Write the listing out again word for word, leaving each picture behind.

━━ ENTRIES SHOWN

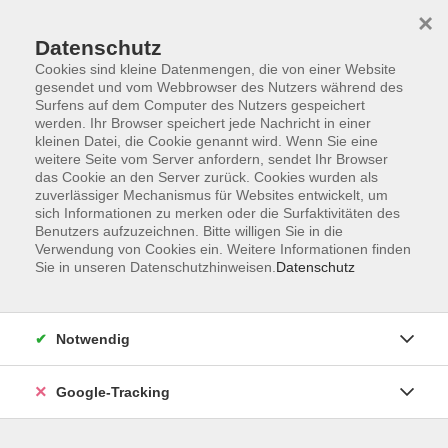
×
Datenschutz
Cookies sind kleine Datenmengen, die von einer Website
gesendet und vom Webbrowser des Nutzers während des
Surfens auf dem Computer des Nutzers gespeichert
Skip to main content
werden. Ihr Browser speichert jede Nachricht in einer
kleinen Datei, die Cookie genannt wird. Wenn Sie eine
weitere Seite vom Server anfordern, sendet Ihr Browser
Der Kurs konnte nicht gefunden werden.
das Cookie an den Server zurück. Cookies wurden als
zuverlässiger Mechanismus für Websites entwickelt, um
sich Informationen zu merken oder die Surfaktivitäten des
Benutzers aufzuzeichnen. Bitte willigen Sie in die
Verwendung von Cookies ein. Weitere Informationen finden
Sie in unseren Datenschutzhinweisen.
Datenschutz
AGB
Datenschutzerklärung
Barrierefreiheitserklärung
Notwendig
Widerrufsbelehrung
Impressum
Google-Tracking
Widerruf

━━━━

▶ _EXERCISE RESPONSE_:
×
Datenschutz
Cookies sind kleine Datenmengen, die von einer Website
gesendet und vom Webbrowser des Nutzers während des
Surfens auf dem Computer des Nutzers gespeichert
Skip to main content
werden. Ihr Browser speichert jede Nachricht in einer
kleinen Datei, die Cookie genannt wird. Wenn Sie eine
weitere Seite vom Server anfordern, sendet Ihr Browser
Der Kurs konnte nicht gefunden werden.
das Cookie an den Server zurück. Cookies wurden als
zuverlässiger Mechanismus für Websites entwickelt, um
sich Informationen zu merken oder die Surfaktivitäten des
Benutzers aufzuzeichnen. Bitte willigen Sie in die
Verwendung von Cookies ein. Weitere Informationen finden
Sie in unseren Datenschutzhinweisen.
Datenschutz
AGB
Datenschutzerklärung
Barrierefreiheitserklärung
Notwendig
Widerrufsbelehrung
Impressum
Google-Tracking
Widerruf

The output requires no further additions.